Foram ouvidas 3800 jovens com idade entre 11 e 25 anos, em França, Alemanha, Suécia e Irlanda, no início de 2026. Sessenta por cento descreveu os chatbots como úteis para apoio emocional, mais do que profissionais de saúde.
51% consideram fácil falar sobre saúde mental com um chatbot, em comparação com 49% que o fazem com profissionais de saúde e 37% com psicólogos. Amigos (68%) e pais (61%) ficaram acima.
Acompanhamento e preocupações
Cerca de 90% já utilizaram ferramentas de IA, destacando disponibilidade constante e ausência de julgamento.

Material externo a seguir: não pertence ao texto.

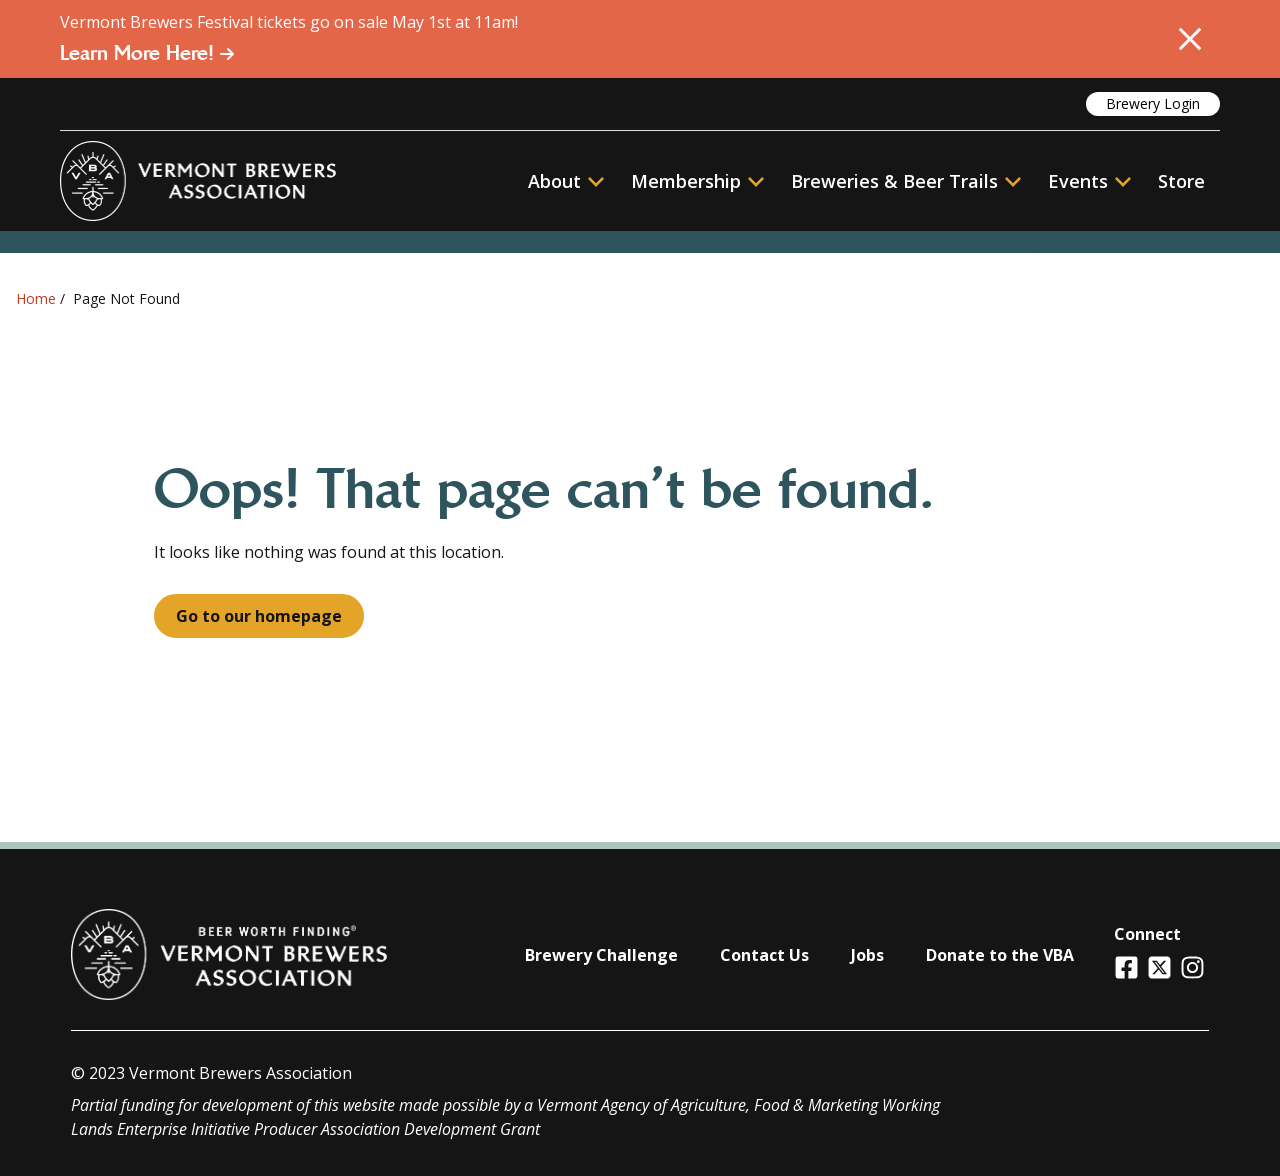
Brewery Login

Mais de 60% referem o chatbot como “conselheiro de vida” ou “confidente”.
Especialistas alertam para limitações da IA na detecção de emoções e na prestação de apoio seguro. A família de um homem da Flórida moveu uma ação contra a Google por alegada influência do chatbot Gemini.
Perspectivas técnicas e éticas
O psicólogo Ludwig Franke Föyen, do Instituto Karolinska, aponta que modelos avançados geram respostas de qualidade, confundindo até profissionais humanos. Não se deve depender apenas de IA para saúde mental.
Franke Föyen reforça que a IA pode informar e apoiar, mas não substitui relações humanas nem cuidados profissionais. A tecnologia não deve aumentar a solidão nem substituir familiares ou médicos.